Но, может быть, именно в этом и состоит полнота, красота жизни? По художественной логике «Плахи» получается, что нет. Автору-творцу хотелось бы гармонии и некоего вечного жизнеутверждающего порядка, ясности гуманистического смысла. Так ведь нет его. Отсюда и вселенская грусть, трагизм мироощущения. А в последнем, предсмертном романе «Когда падают горы (Вечная невеста)» он только усилился. То были словно бы поминки по утраченным иллюзиям и разбитым надеждам, некий прустовский поиск утраченного времени. Но об этом дальше.
СКОРЕЕ РУССКИЙ, ЧЕМ КИРГИЗ?
О билингвизме Айтматова
Кентавр, мыслящий Сфинкс, писатель-билингв, король слова, художник с двойным мышлением, человекоконь... Всё это — об Айтматове. Русский критик Аннинский одну свою статью об Айтматове так и назвал: «Скачки Кентавра».

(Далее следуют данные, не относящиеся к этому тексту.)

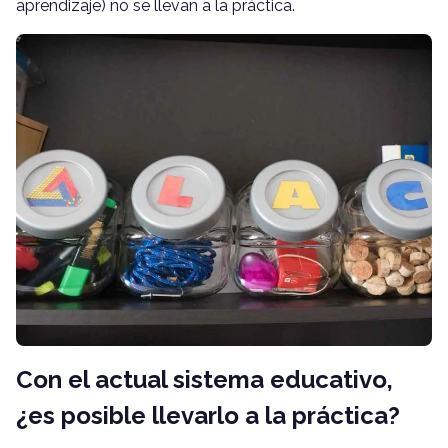
aprendizaje) no se llevan a la práctica.
Con el actual sistema educativo,
¿es posible llevarlo a la práctica?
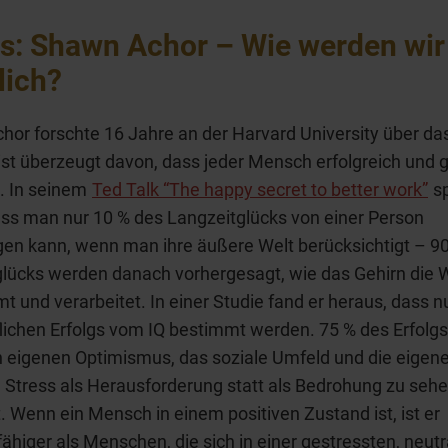
s: Shawn Achor – Wie werden wir
lich?
or forschte 16 Jahre an der Harvard University über d
 ist überzeugt davon, dass jeder Mensch erfolgreich und g
. In seinem
Ted Talk “The happy secret to better work”
sp
ss man nur 10 % des Langzeitglücks von einer Person
en kann, wenn man ihre äußere Welt berücksichtigt – 9
lücks werden danach vorhergesagt, wie das Gehirn die 
 und verarbeitet. In einer Studie fand er heraus, dass n
lichen Erfolgs vom IQ bestimmt werden. 75 % des Erfolg
 eigenen Optimismus, das soziale Umfeld und die eigen
, Stress als Herausforderung statt als Bedrohung zu sehe
 Wenn ein Mensch in einem positiven Zustand ist, ist er
fähiger als Menschen, die sich in einer gestressten, neut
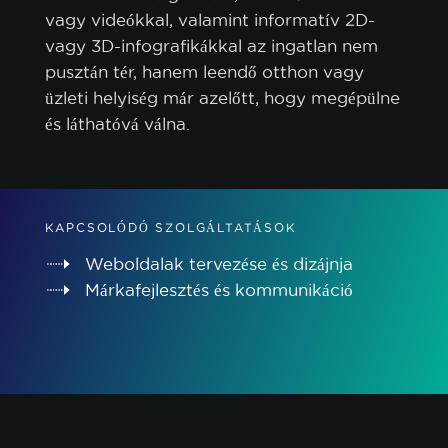
vagy videókkal, valamint informatív 2D-
vagy 3D-infografikákkal az ingatlan nem
pusztán tér, hanem leendő otthon vagy
üzleti helyiség már azelőtt, hogy megépülne
és láthatóvá válna.
KAPCSOLÓDÓ SZOLGÁLTATÁSOK
Weboldalak tervezése és dizájnja
Márkafejlesztés és kommunikáció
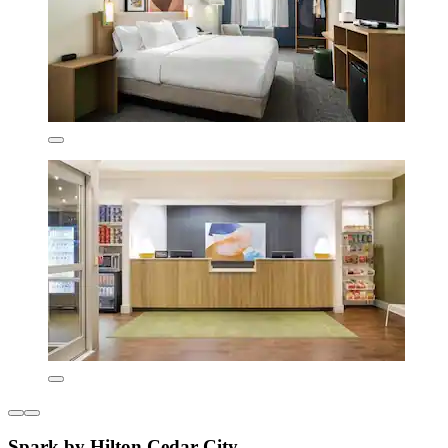
Spark by Hilton Cedar City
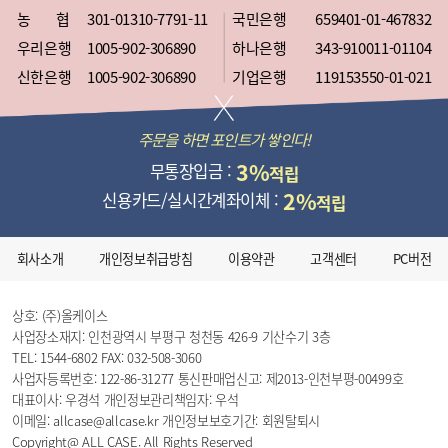
농 협
301-01310-7791-11
국민은행
659401-01-467832
우리은행
1005-902-306890
하나은행
343-910011-01104
신한은행
1005-902-306890
기업은행
119153550-01-021
주문을 하면 포인트가 쌓인다!
3%
무통장입금 :
적립
2%
신용카드/실시간계좌이체 :
적립
회사소개
개인정보취급방침
이용약관
고객센터
PC버전
상호: (주)올케이스
사업장소재지: 인천광역시 부평구 청천동 426-9 기산수기 3층
TEL: 1544-6802
FAX: 032-508-3060
사업자등록번호: 122-86-31277
통신판매업신고: 제2013-인천부평-00499호
대표이사: 우경석
개인정보관리책임자: 우석
이메일: allcase@allcase.kr
개인정보보호기간: 회원탈퇴시
Copyright@ ALL CASE. All Rights Reserved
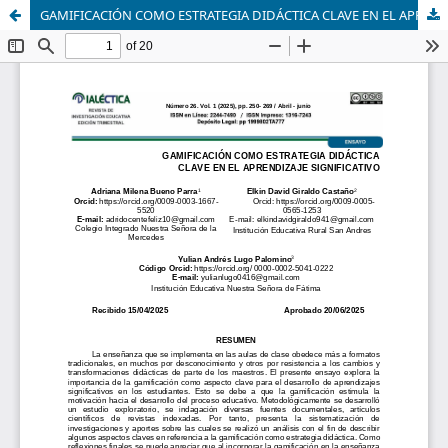
GAMIFICACIÓN COMO ESTRATEGIA DIDÁCTICA CLAVE EN EL APRENDIZAJE SIGNIFICATIVO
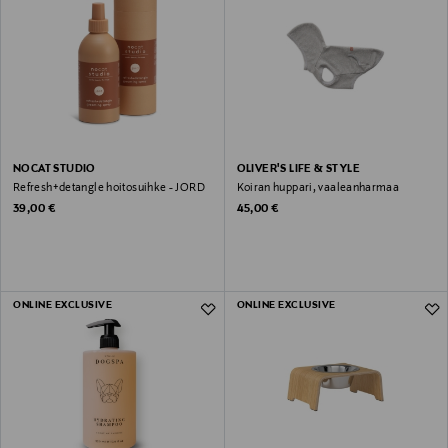
NOCAT STUDIO
OLIVER'S LIFE & STYLE
Refresh+detangle hoitosuihke - JORD
Koiran huppari, vaaleanharmaa
Original Price
Original Price
39,00 €
45,00 €
ONLINE EXCLUSIVE
ONLINE EXCLUSIVE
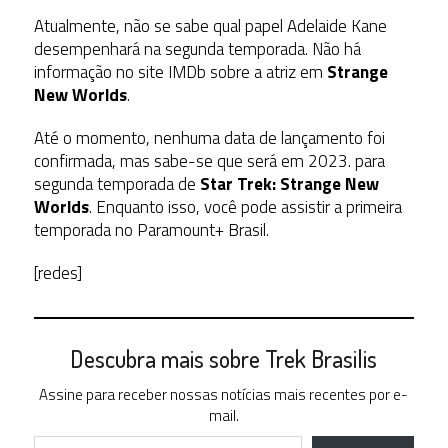
Atualmente, não se sabe qual papel Adelaide Kane
desempenhará na segunda temporada. Não há
informação no site IMDb sobre a atriz em
Strange
New Worlds
.
Até o momento, nenhuma data de lançamento foi
confirmada, mas sabe-se que será em 2023. para
segunda temporada de
Star Trek: Strange New
Worlds
. Enquanto isso, você pode assistir a primeira
temporada no Paramount+ Brasil.
[redes]
Descubra mais sobre Trek Brasilis
Assine para receber nossas notícias mais recentes por e-
mail.
Digite seu e-mail…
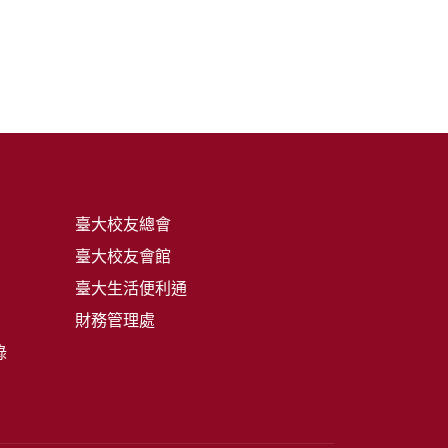
臺大校友總會
臺大校友會館
臺大生活便利通
財務管理處
錄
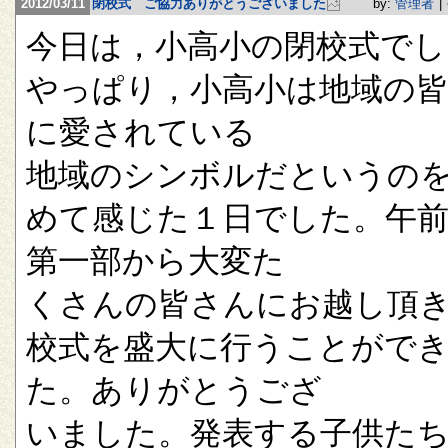
2012/03/11
閉校式 ご協力ありがとうございました
by:
管理者
|
今日は，小高小の閉校式でし
やっぱり，小高小は地域の
に愛されている
地域のシンボルだというの
めて感じた１日でした。午
第一部から大変た
くさんの皆さんにお越し頂
校式を盛大に行うことがで
た。ありがとうござ
いました。発表する子供た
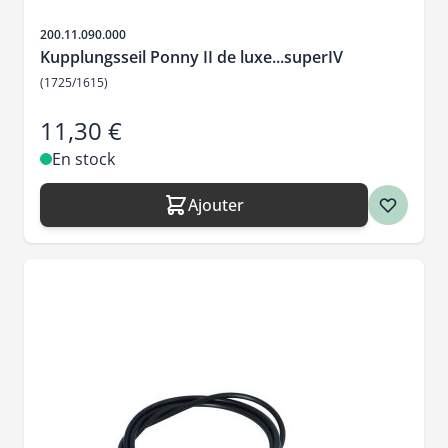
SKU
200.11.090.000
Kupplungsseil Ponny II de luxe...superIV
(1725/1615)
11,30 €
En stock
Ajouter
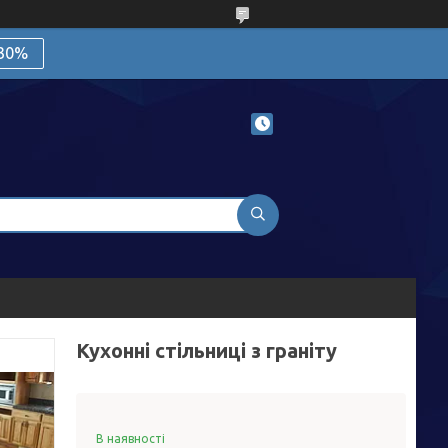
 30%
Кухонні стільниці з граніту
В наявності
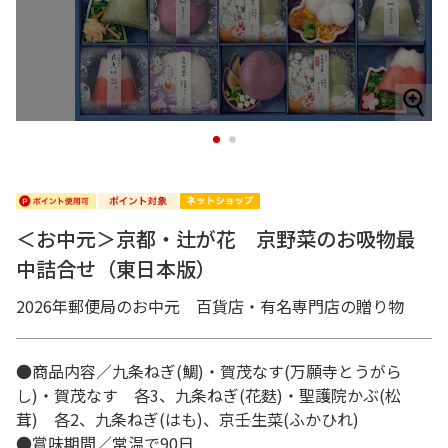
1
2
＜お中元＞京都・辻が花 京野菜のお吸物最
中詰合せ（東日本版）
2026年郵便局のお中元 百貨店・有名専門店の贈り物
●商品内容／九条ねぎ(鯛)・賀茂なす(万願寺とうがら
し)・賀茂なす 各3、九条ねぎ(花麩)・聖護院かぶ(松
茸) 各2、九条ねぎ(はも)、京壬生菜(ふかひれ)
●賞味期間／常温で90日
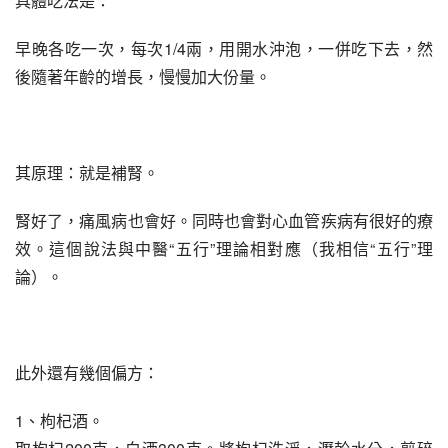
具體吃法是：
早晚各吃一次，每次1/4兩，用開水沖泡，一併吃下去，然
後隨著年齡的增長，慢慢加大份量。
其原理：就是補腎。
腎好了，痛風病也會好。同時也會對心血管疾病有很好的療
效。這個說法與中醫“五行”理論相對應（我相信“五行”理
論）。
此外還有幾個偏方：
1、枸杞酒。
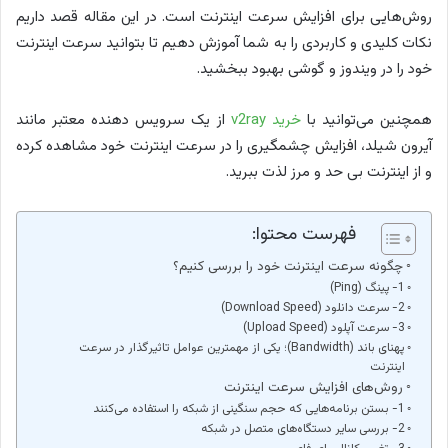
روش‌هایی برای افزایش سرعت اینترنت است. در این مقاله قصد داریم
نکات کلیدی و کاربردی را به شما آموزش دهیم تا بتوانید سرعت اینترنت
خود را در ویندوز و گوشی بهبود ببخشید.
همچنین می‌توانید با
خرید v2ray
از یک سرویس دهنده معتبر مانند
آیرون شیلد، افزایش چشمگیری را در سرعت اینترنت خود مشاهده کرده
و از اینترنت بی حد و مرز لذت ببرید.
فهرست محتوا:
چگونه سرعت اینترنت خود را بررسی کنیم؟
1- پینگ (Ping)
2- سرعت دانلود (Download Speed)
3- سرعت آپلود (Upload Speed)
پهنای باند (Bandwidth)؛ یکی از مهمترین عوامل تاثیرگذار در سرعت
اینترنت
روش‌های افزایش سرعت اینترنت
1- بستن برنامه‌هایی که حجم سنگینی از شبکه را استفاده می‌کنند
2- بررسی سایر دستگاه‌های متصل در شبکه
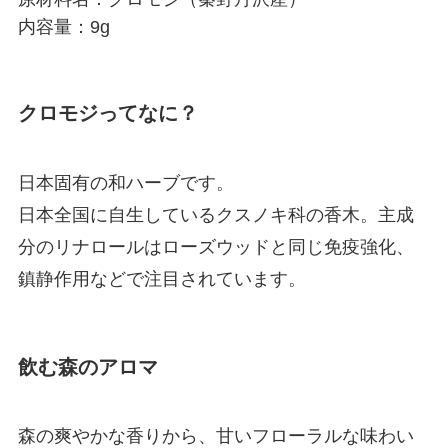
内容量：9g
クロモジってなに？
日本固有の和ハーブです。
日本全国に自生しているクスノキ科の香木。主成
分のリナロールはローズウッドと同じ免疫強化、
鎮静作用などで注目されています。
飲む森のアロマ
森の爽やかな香りから、甘いフローラルな味わい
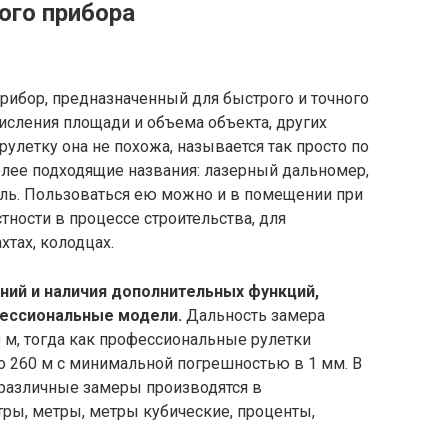
ого прибора
.
рибор, предназначенный для быстрого и точного
исления площади и объема объекта, других
улетку она не похожа, называется так просто по
более подходящие названия: лазерный дальномер,
ель. Пользоваться ею можно и в помещении при
тности в процессе строительства, для
хтах, колодцах.
ний и наличия дополнительных функций,
фессиональные модели.
Дальность замера
 м, тогда как профессиональные рулетки
о 260 м с минимальной погрешностью в 1 мм. В
 различные замеры производятся в
ры, метры, метры кубические, проценты,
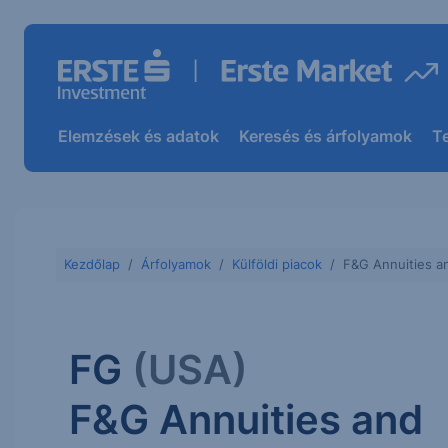
Elemzések és adatok
Keresés és árfolyamok
T
Kezdőlap
Árfolyamok
Külföldi piacok
F&G Annuities a
FG
(USA)
F&G Annuities and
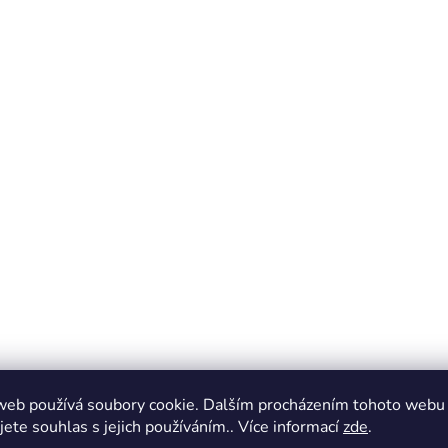
web používá soubory cookie. Dalším procházením tohoto webu
jete souhlas s jejich používáním.. Více informací
zde
.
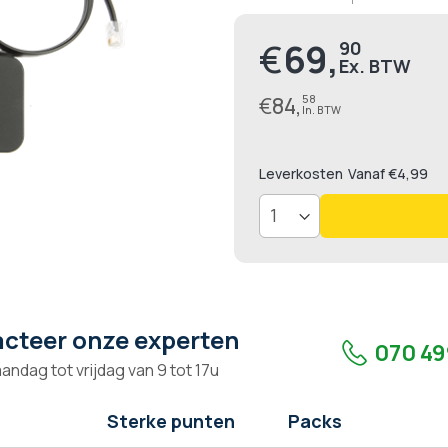
€
69,
90
€
84,
58
Leverkosten
Vanaf €4,99
cteer onze experten
070 49
andag tot vrijdag van 9 tot 17u
Sterke punten
Packs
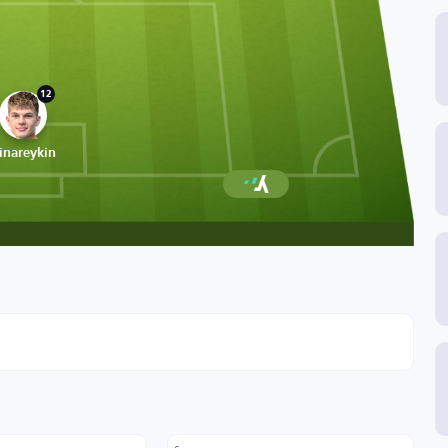
12
inareykin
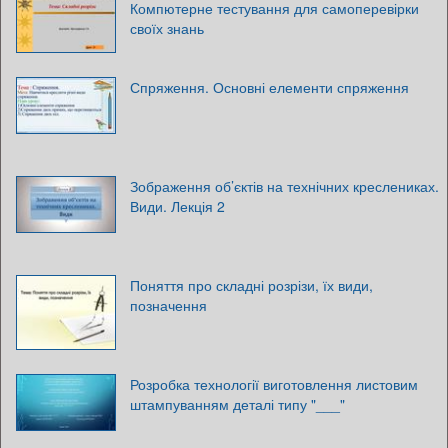
Компютерне тестування для самоперевірки
своїх знань
Спряження. Основні елементи спряження
Зображення об’єктів на технічних креслениках.
Види. Лекція 2
Поняття про складні розрізи, їх види,
позначення
Розробка технології виготовлення листовим
штампуванням деталі типу "___"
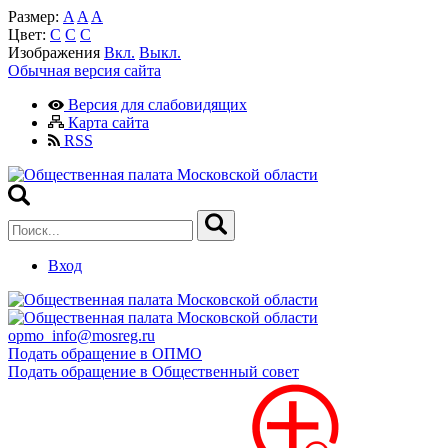
Размер:
A
A
A
Цвет:
C
C
C
Изображения
Вкл.
Выкл.
Обычная версия сайта
Версия для слабовидящих
Карта сайта
RSS
Вход
opmo_info@mosreg.ru
Подать обращение в ОПМО
Подать обращение в Общественный совет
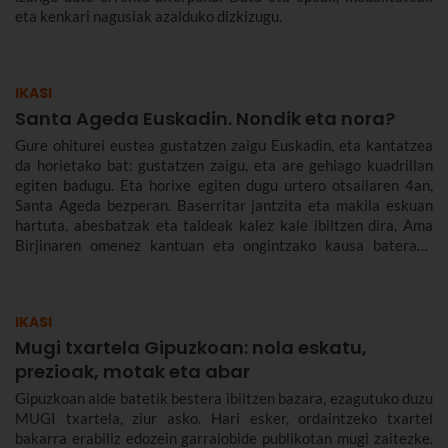
eta kenkari nagusiak azalduko dizkizugu.
IKASI
Santa Ageda Euskadin. Nondik eta nora?
Gure ohiturei eustea gustatzen zaigu Euskadin, eta kantatzea
da horietako bat: gustatzen zaigu, eta are gehiago kuadrillan
egiten badugu. Eta horixe egiten dugu urtero otsailaren 4an,
Santa Ageda bezperan. Baserritar jantzita eta makila eskuan
hartuta, abesbatzak eta taldeak kalez kale ibiltzen dira, Ama
Birjinaren omenez kantuan eta ongintzako kausa baterako
dirua biltzen. Santa Agedaren historia kontatuko dizugu hemen,
nola ospatzen den Bilbon eta Euskadiko beste herri batzuetan,
ez dezazun Santa Ageda bezperan huts egin.
IKASI
Mugi txartela Gipuzkoan: nola eskatu,
prezioak, motak eta abar
Gipuzkoan alde batetik bestera ibiltzen bazara, ezagutuko duzu
MUGI txartela, ziur asko. Hari esker, ordaintzeko txartel
bakarra erabiliz edozein garraiobide publikotan mugi zaitezke.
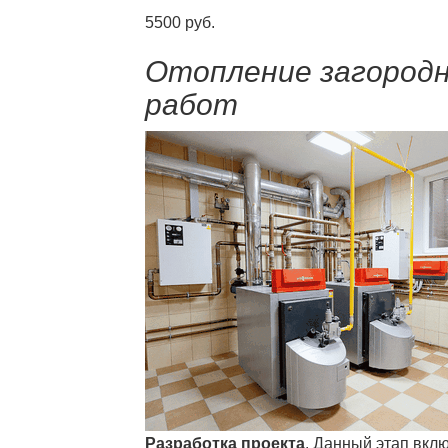
5500 руб.
Отопление загородн
работ
Разработка проекта
. Данный этап вклю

Так сложился уникальный образ киргизского писателя, художника сугубо национального, но начавшего свой творческий путь на русском языке («Газетчик Дзюйо», 1952 год), затем перешедшего на киргизский, а после повести «Прощай, Гульсары!» (1967 год) почти полностью вернувшегося к русскому. Таким образом, Чингиз Айтматов в равной степени принадлежит и киргизской литературе с её относительно непродолжительной историей становления и развития, и литературе русской с её богатейшими многовековыми традициями, накопленным художественно-эстетическим опытом, богатой стилевой палитрой.